WASHINGTON -- The U.S. Supreme Court yesterday let stand a ruling by Minnesota's highest court that upheld the constitutionality of a state law imposing a graduated tax on the gross receipts of charitable gambling operations.

The case, Brainerd Area Civic Center v. Commissioner of Revenue, was brought by a number of charities that conduct lawful gaming operations such as bingo, raffles, pull tab games, and tipboards. Pull tabs and tipboards are games in which players buy tickets and remove attached seals to discover if they are winners.

Relying on the U.S. high court's ruling in a 1934 case, Stewart Dry Goods Co. v. Lewis, the charities alleged that Minnesota's use of a graduated gross receipts tax violates the U. S. Constitution's 14th Amendment.

The amendment provides that "no state shall deny any person the equal protection of the laws."

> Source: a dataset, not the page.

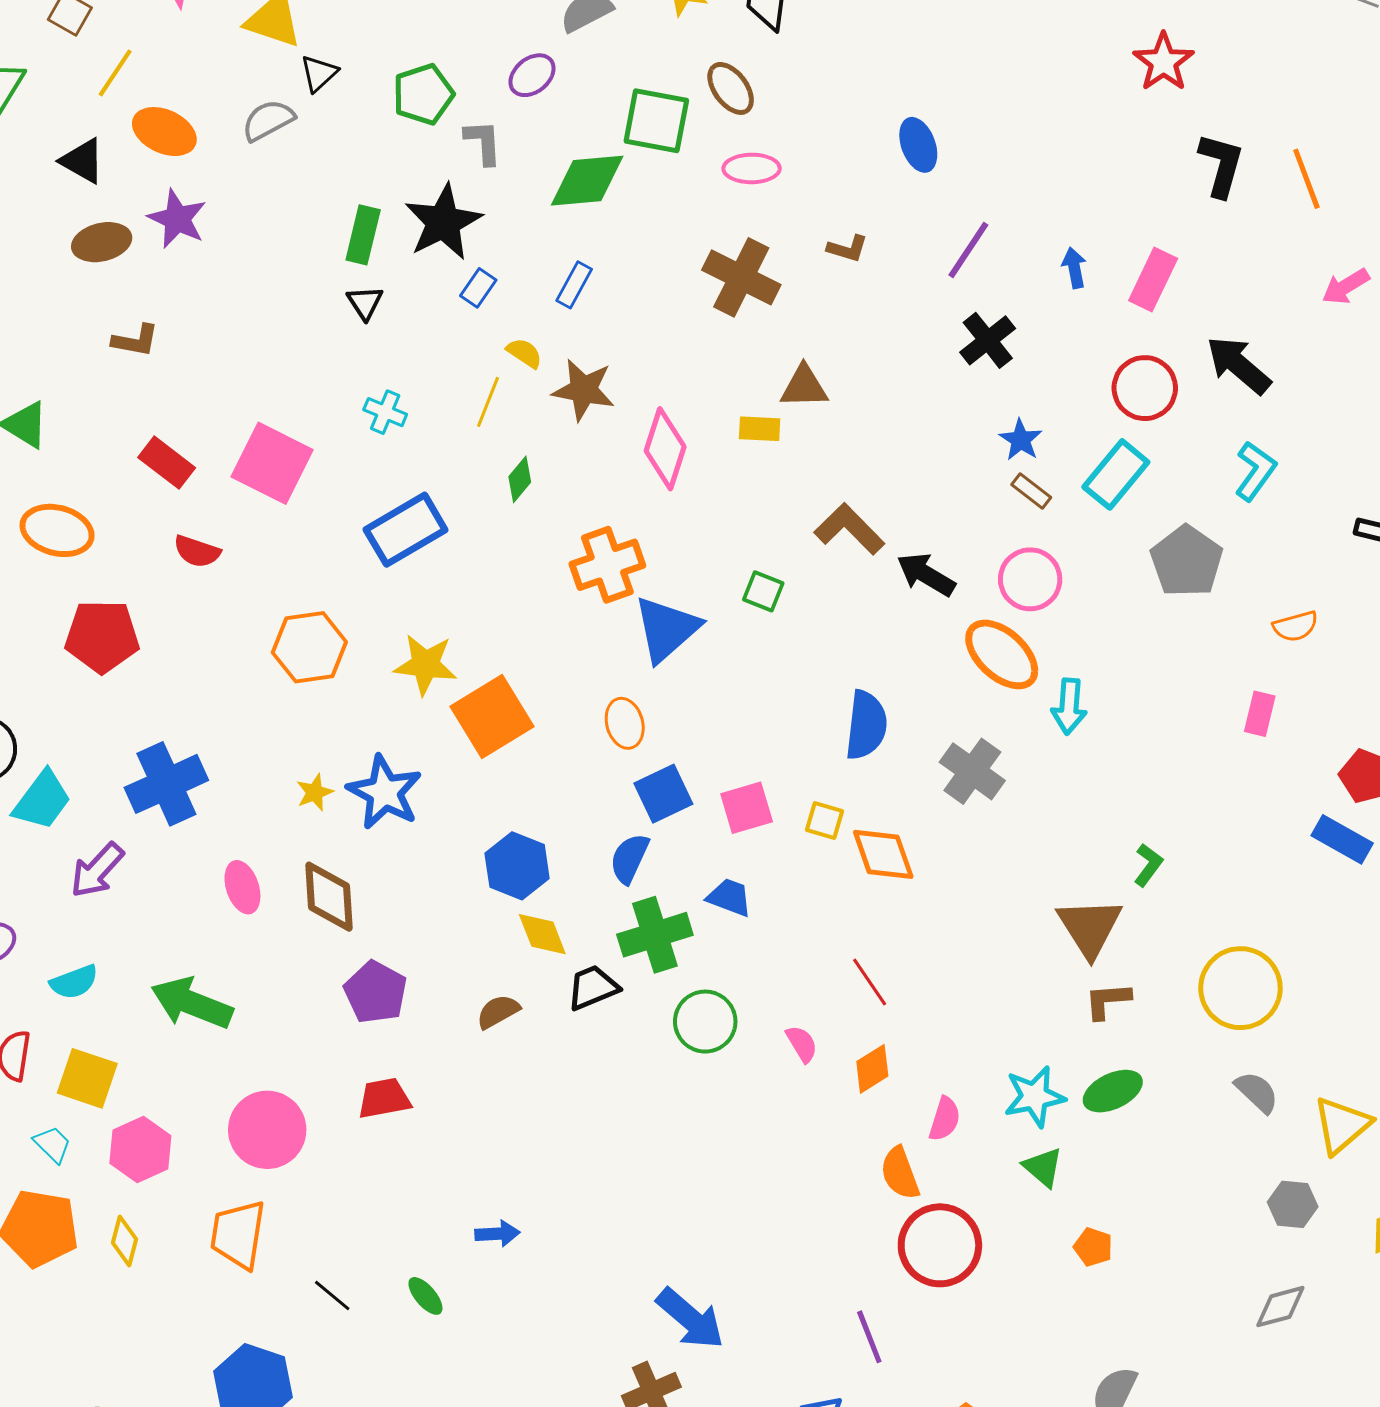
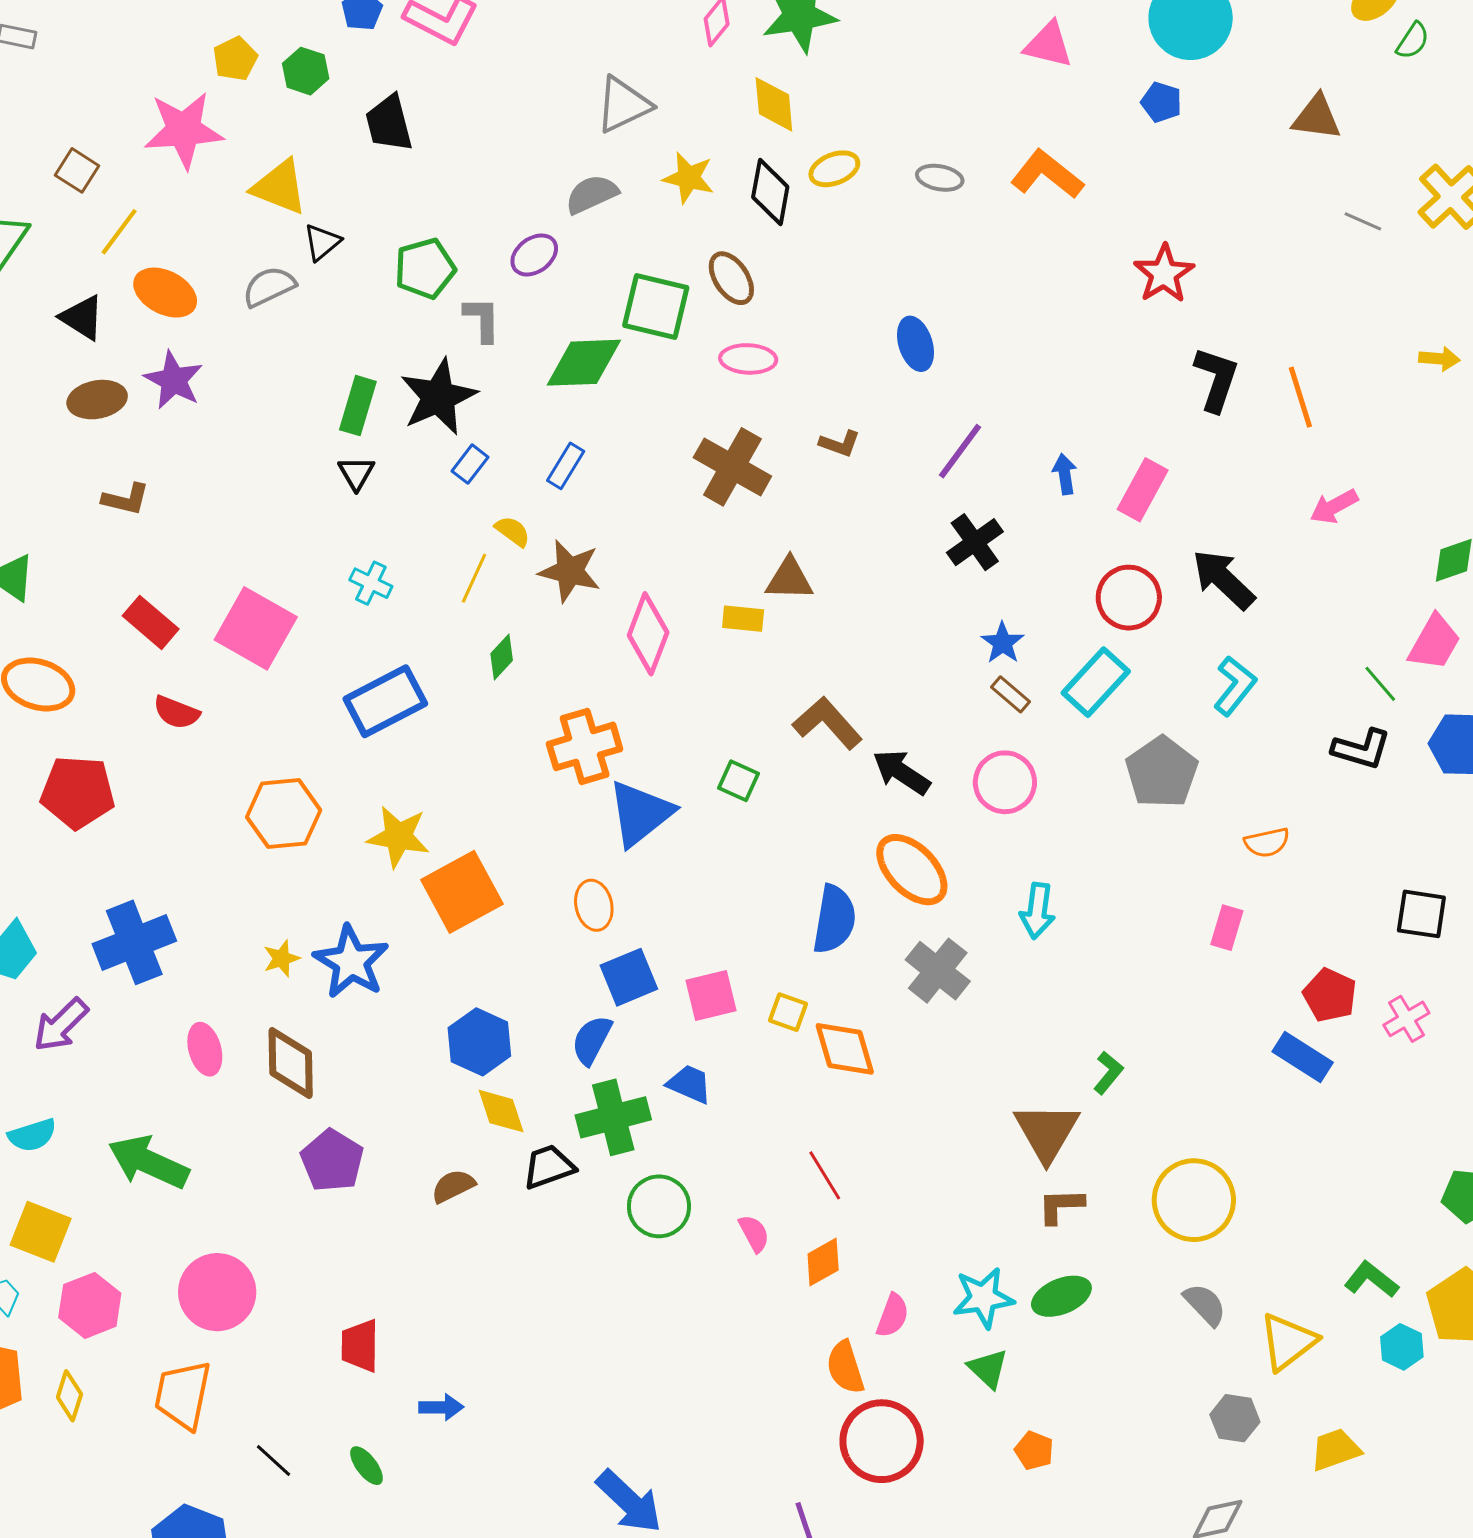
orange ellipse: (1002, 654) -> (912, 870), moved
red trapezoid: (384, 1098) -> (360, 1346), moved, turned -82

In the Stewart case, the court said graduated gross receipts taxes are defective because they bear no relation to whether a business is profitable and hence able to pay the tax. By contrast, a tax on net income does not arise unless a gain is shown above expenses and losses. The ruling struck down a Kentucky graduated gross receipts tax imposed on all retail businesses in the state.

But the Minnesota Supreme Court, in a ruling issued May 7, 1993, distinguished the Brainerd case from Stewart by noting that the state has an interest in maintaining controls over gambling.

The state court also said the tax was constitutional because of the state's interest in putting "a damper on commercialization of charitable gambling, to avoid the problems of integrity which may accompany ever-increasing gambling receipts, and to level the playing field between large and small operations."

The U.S. Supreme Court gave no reason for its refusal to hear arguments in the case. As a result, the court's action does not set a binding national precedent, though other state courts may look to the Minnesota ruling and cite it in other cases.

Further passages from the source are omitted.